Running on Azure Batch
Azure Batch is a cloud-based service that allows you to run large-scale parallel and high-performance computing applications. This section provides an overview of how to set up and run SCHISM on Azure Batch.
Setup Azure
Download Azure Utilities
Azure is a paid service separate from SCHISM, BayDeltaSCHISM, and CA-DWR. Once you have set up your Azure batch and storage accounts within your Azure resource group, you’ll need to download a few things:
- Azure CLI
download and install on your machine to pass jobs (simulations) to Azure batch
this is likely a command line string that you’ll run and re-launch a terminal
- AzCopy
download and install on your machine to upload content to storage container
- Azure Batch Explorer (desktop app)
this isn’t technically necessary, but is quite helpful in managing ongoing simulations
- Azure Storage Explorer (desktop app)
again, not technically necessary, but quite useful
Setup can be done via az commands. Here we setup a batch account with associated storage.
Login
Login with your Azure credentials in a console with admin access.
az login --use-device-code
Copy in the code from the console then go to https://microsoft.com/devicelogin and paste into the browser window to verify your credentials.
You may get a “certificate verify failed” message.

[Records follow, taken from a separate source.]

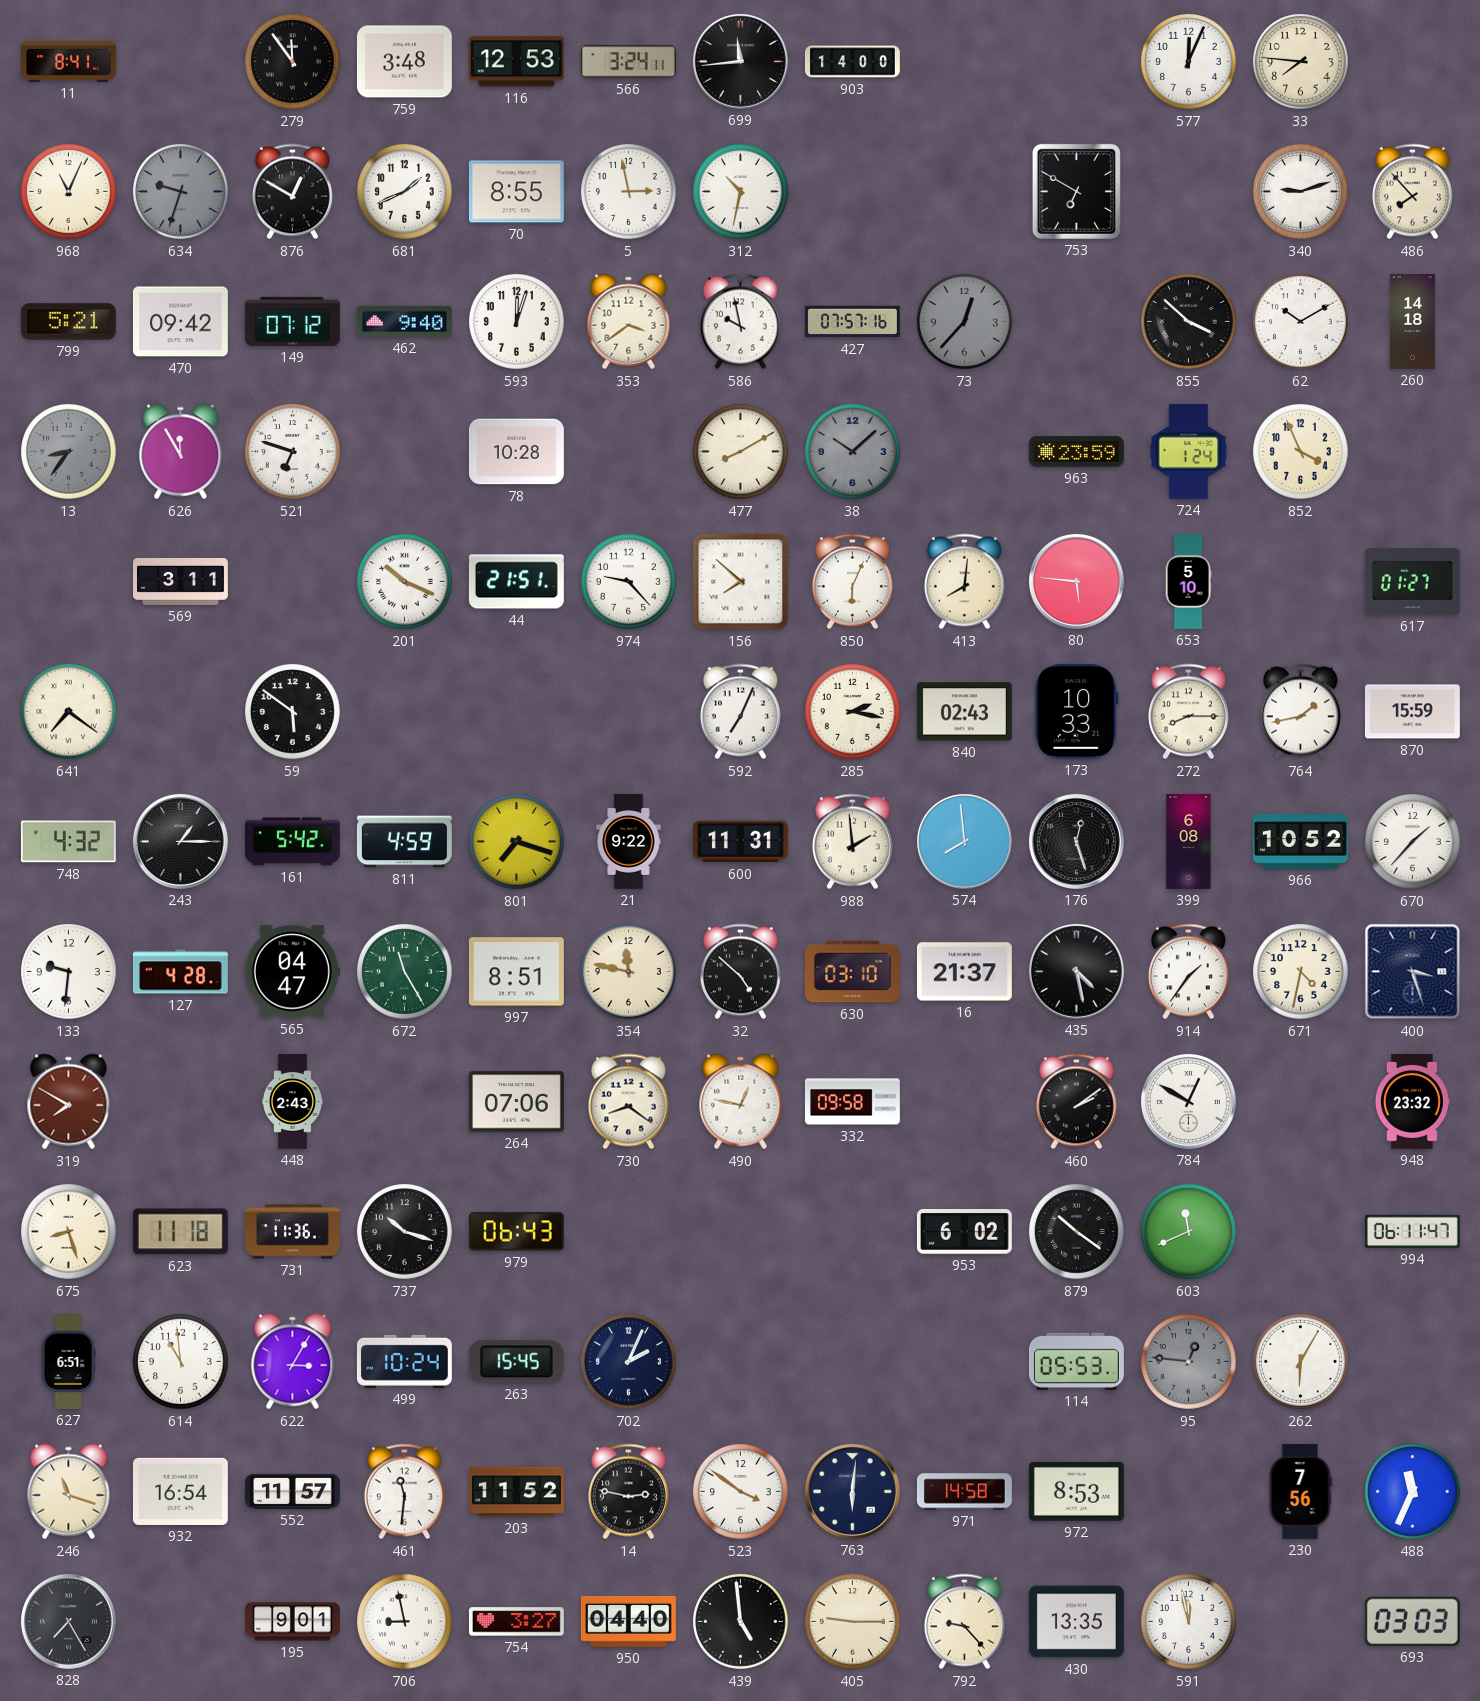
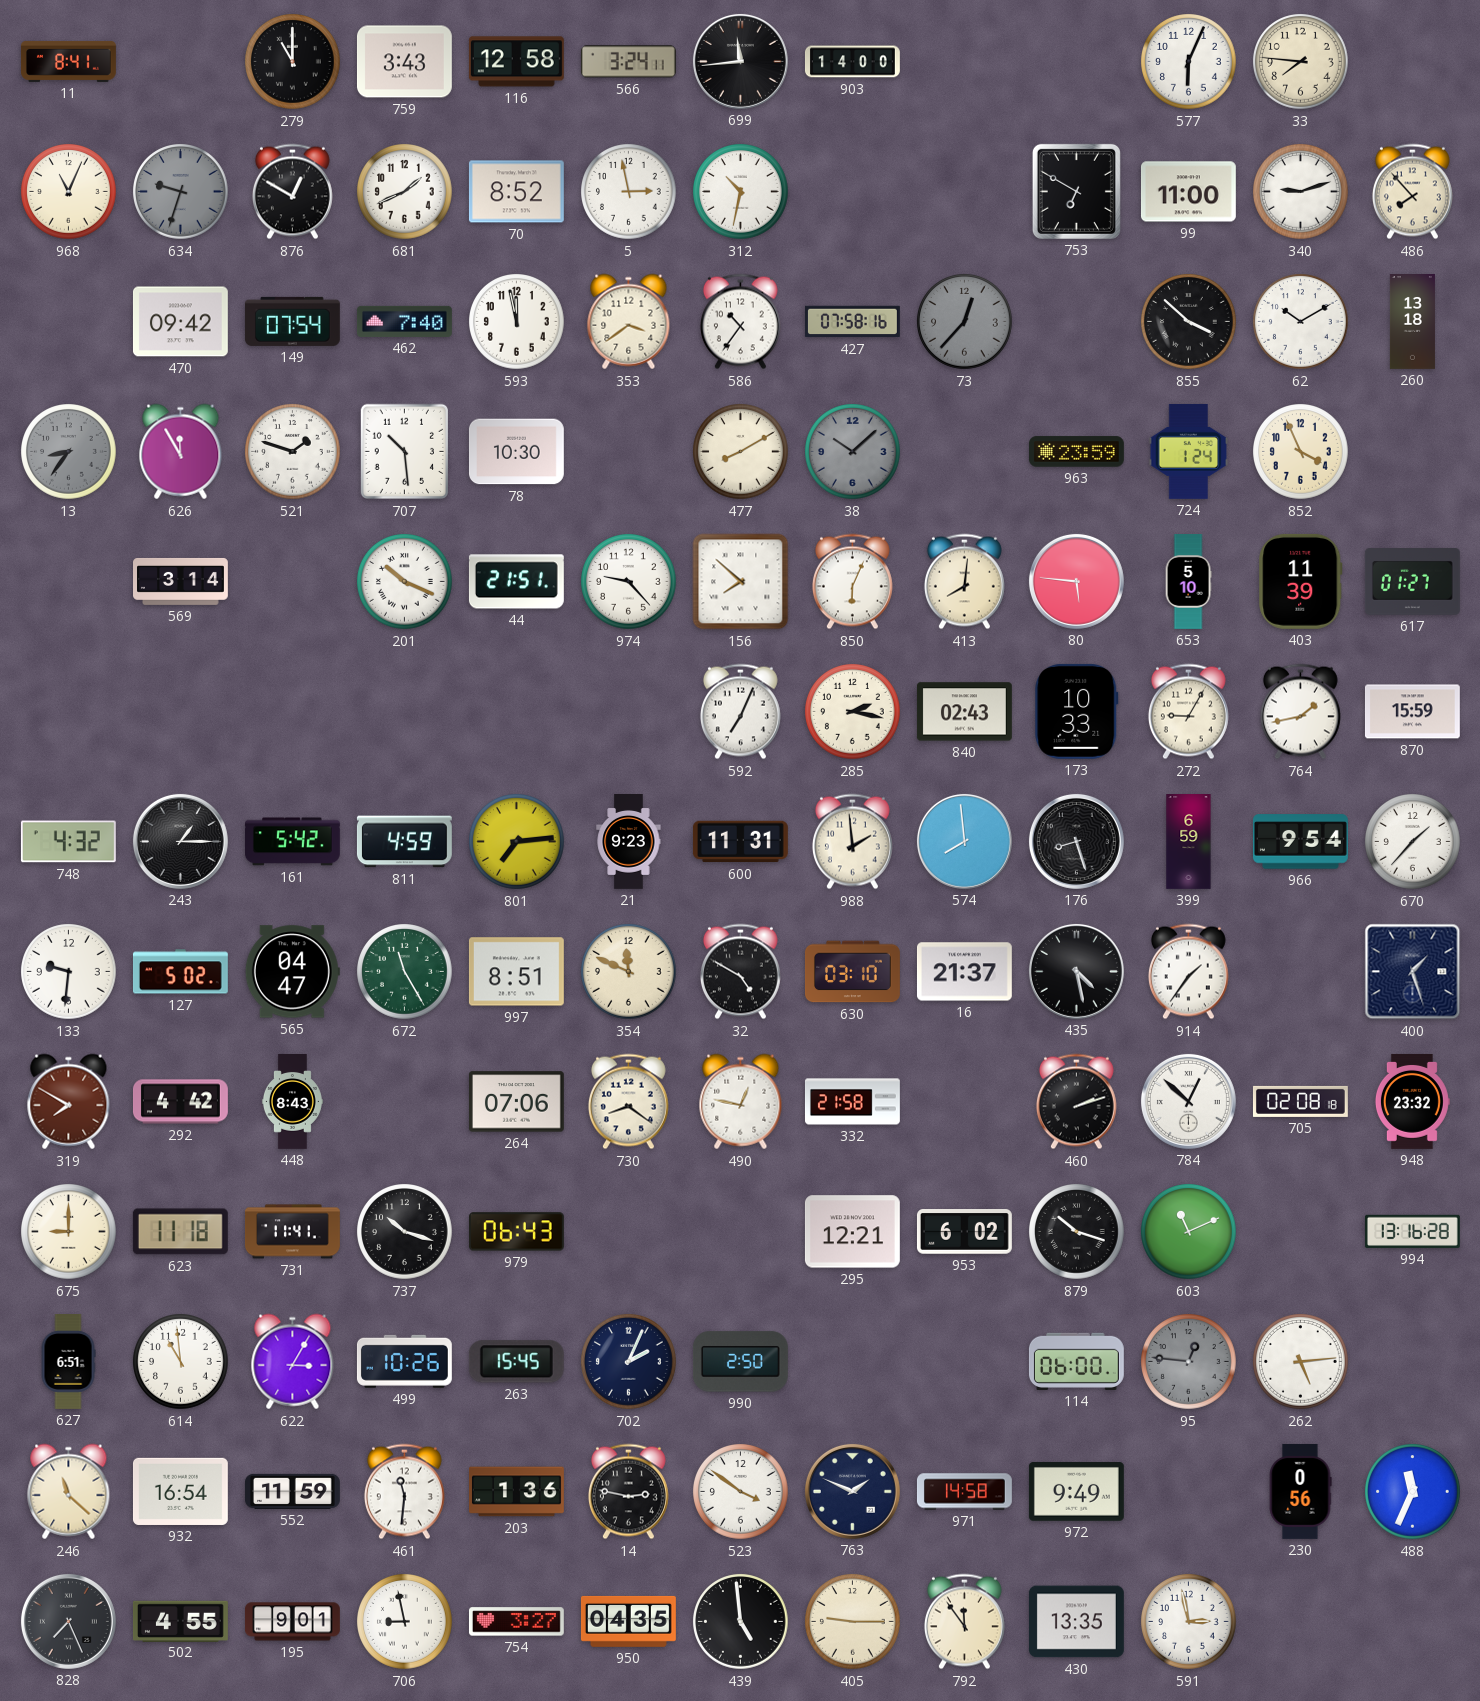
279: 11:54 -> 11:00
759: 3:48 -> 3:43
116: 12:53 -> 12:58
577: 12:04 -> 6:04
70: 8:55 -> 8:52
99: none -> 11:00
799: 5:21 -> none
149: 07:12 -> 07:54
462: 9:40 -> 7:40
593: 12:03 -> 11:58
586: 9:58 -> 10:36
427: 07:57 -> 07:58
260: 14:18 -> 13:18
521: 6:48 -> 1:48
707: none -> 10:29
78: 10:28 -> 10:30
569: 3:11 -> 3:14
403: none -> 11:39
641: 7:21 -> none
59: 5:51 -> none
272: 8:15 -> 9:05
801: 7:18 -> 7:14
21: 9:22 -> 9:23
176: 12:27 -> 8:27
399: 6:08 -> 6:59
966: 10:52 -> 9:54
127: 4:28 -> 5:02
354: 11:47 -> 11:49
32: 4:52 -> 4:50
671: 4:32 -> none
400: 3:27 -> 1:27
292: none -> 4:42
448: 2:43 -> 8:43
332: 09:58 -> 21:58
460: 2:09 -> 2:12
784: 12:50 -> 12:52
705: none -> 02:08
675: 8:27 -> 9:00
731: 11:36 -> 11:41
295: none -> 12:21
879: 10:21 -> 10:18
603: 11:41 -> 11:11
994: 06:11 -> 13:16
499: 10:24 -> 10:26
990: none -> 2:50
114: 05:53 -> 06:00
262: 6:05 -> 5:14
246: 11:18 -> 11:22
552: 11:57 -> 11:59
203: 11:52 -> 1:36
763: 6:01 -> 1:49
972: 8:53 -> 9:49
230: 7:56 -> 0:56
828: 7:25 -> 7:26
502: none -> 4:55
950: 04:40 -> 04:35
792: 9:23 -> 11:54
591: 11:58 -> 2:58
693: 03:03 -> none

If you are on a government network you may have firewall settings that restrict all SSL. You’ll either need to talk to your IT personell or use a personal network.
To test that your login worked, use:
az account show
This will show your account info.
Create a Resource Group
See the Azure docs for details. To use the commands below, enter your values (replacing the <angle brackets and values>)
az group create --name <resource_group_name> --location <location_name> az storage account create --resource-group <resource_group_name> --name <storage_account_name> --location <location_name> --sku Standard_LRS az batch account create --name <batch_account_name> --storage-account <storage_account_name> --resource-group <resource_group_name> --location <location_name>
For the –location, you can use any location, but eastus and eastus2 is what DWR uses. The storage account name typically ends in “sa”, and the batch account typically ends in “batch” for ease of navigating resources on Azure.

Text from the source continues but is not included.